​How to write the perfect design brief

Colourful Design Strategy’s Emily Penny on how clients can write the perfect design brief and how designers can make sense of them. 

Chloe Robertson

Source: Chloe Robertson

A creative agency gets all kinds of enquiries, from the formal tender document that resembles a tax return to a phone call that starts with “I think I need some help.” Having run my own consultancy and spent years in business development at other design agencies too, I’m used to being first in line to see any new briefs. I’ve seen lots. And it’s my job to make sense of them and respond.

On first sight of a brief, an agency wants to get to grips with the design problem and the kind of brainpower and deliverables needed. They want to get a feel for the overall scale of the task and a sense of the kind of journey it will entail. They need to determine their fit and enthusiasm for the job, and all of this will help them to gauge how to respond.

The brief should engage the creative team in the challenge and get their brains whirring, but at the same time clearly lay out the requirements so that the job can be priced. As with any communication, you want your audience to understand and connect with the issues, so there’s an element of storytelling at play.

Here are a few thoughts on how best to do it:

Talk it through

First of all, there is no substitute for a face-to-face briefing. A client’s body language, tone and anecdotes all communicate volumes about the real issues and insights over and above any written document. You’re aiming to be creative partners, and the commissioning process is as much about the chemistry as it is about the fees, so for both sides it’s worth laying the foundations of this relationship as soon as possible.

Write it down

Yes, you do have to write it down. Even if you’ve talked it through, a written brief is essential. It might sound obvious and easy, but I know it’s not. Many clients avoiding putting pen to paper, I would guess in a bid to save time. But of course it doesn’t save anything in the long run. Agencies will write their own brief if it’s absent, but it’s never the same. A brief provides a level playing field for competitive tenders, and clarity for all parties going forward, not only for the agency team but for the broader client team too.

The good news is that a brief doesn’t have to be long. It’s much more important to be relevant and precise. Depending on the job, an email with a couple of bullet points might even be enough. A brief can always be revised and amended, but it’s better to start with something tangible. After all, it’s essentially the basis of a contract.

There are three parts to a brief: the context, the problem, and the deliverables.
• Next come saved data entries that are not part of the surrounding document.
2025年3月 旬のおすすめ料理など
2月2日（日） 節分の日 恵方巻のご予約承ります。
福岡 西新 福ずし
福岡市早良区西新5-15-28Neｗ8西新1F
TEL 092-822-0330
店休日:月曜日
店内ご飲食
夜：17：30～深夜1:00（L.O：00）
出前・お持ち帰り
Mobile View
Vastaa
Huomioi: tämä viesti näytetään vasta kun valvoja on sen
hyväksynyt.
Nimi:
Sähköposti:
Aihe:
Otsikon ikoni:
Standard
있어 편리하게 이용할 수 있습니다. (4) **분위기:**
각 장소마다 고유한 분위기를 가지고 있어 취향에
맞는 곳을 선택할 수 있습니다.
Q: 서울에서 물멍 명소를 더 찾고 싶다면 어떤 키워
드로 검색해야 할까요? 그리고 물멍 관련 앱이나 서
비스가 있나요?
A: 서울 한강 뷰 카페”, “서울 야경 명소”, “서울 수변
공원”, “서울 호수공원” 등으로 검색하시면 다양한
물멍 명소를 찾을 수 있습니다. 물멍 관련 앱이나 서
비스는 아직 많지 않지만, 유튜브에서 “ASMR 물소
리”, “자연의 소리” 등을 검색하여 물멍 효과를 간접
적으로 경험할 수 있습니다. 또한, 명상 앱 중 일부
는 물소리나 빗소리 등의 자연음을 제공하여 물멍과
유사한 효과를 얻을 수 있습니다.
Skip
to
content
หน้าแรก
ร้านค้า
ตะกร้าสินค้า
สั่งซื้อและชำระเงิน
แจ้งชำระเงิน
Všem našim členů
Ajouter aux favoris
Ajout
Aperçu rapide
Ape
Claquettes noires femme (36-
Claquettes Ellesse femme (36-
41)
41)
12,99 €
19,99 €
If you can describe the headlines to each of those out loud as if you’re telling a friend, you’ll have the overall thrust of the brief right there, so channel this focus into your written document. If you can’t commit to those three things in writing, it could signal that bigger decisions need to be resolved first.

Cover the context

The diligent will put huge amounts of detail into this section; a full history of the company, an audit of all the competitors, and a numerous appendices of customer research. The important thing is to make the information relevant to the project and appropriate in its detail. Work towards a digestible summary, which might include:

  • The story so far: your product, the background, the strategy going forwards
  • Your competitors: who’s doing what and how it’s relevant right now
  • Learnings: past successes or failures and what you’ve learnt from these
  • The people: who is the decision-maker, who is managing the project, and who needs to be involved in the journey

Dramatise the problem

This is the really important bit. Ultimately everything hinges on your definition of your objectives. What’s the problem you’re looking to fix? What’s the opportunity? It’s well worth asking yourself exactly what you’re expecting the project to achieve, and how you’ll know if it’s been successful. Without this, you’re in danger of simply getting a nice smart design that might not achieve anything of value for your business.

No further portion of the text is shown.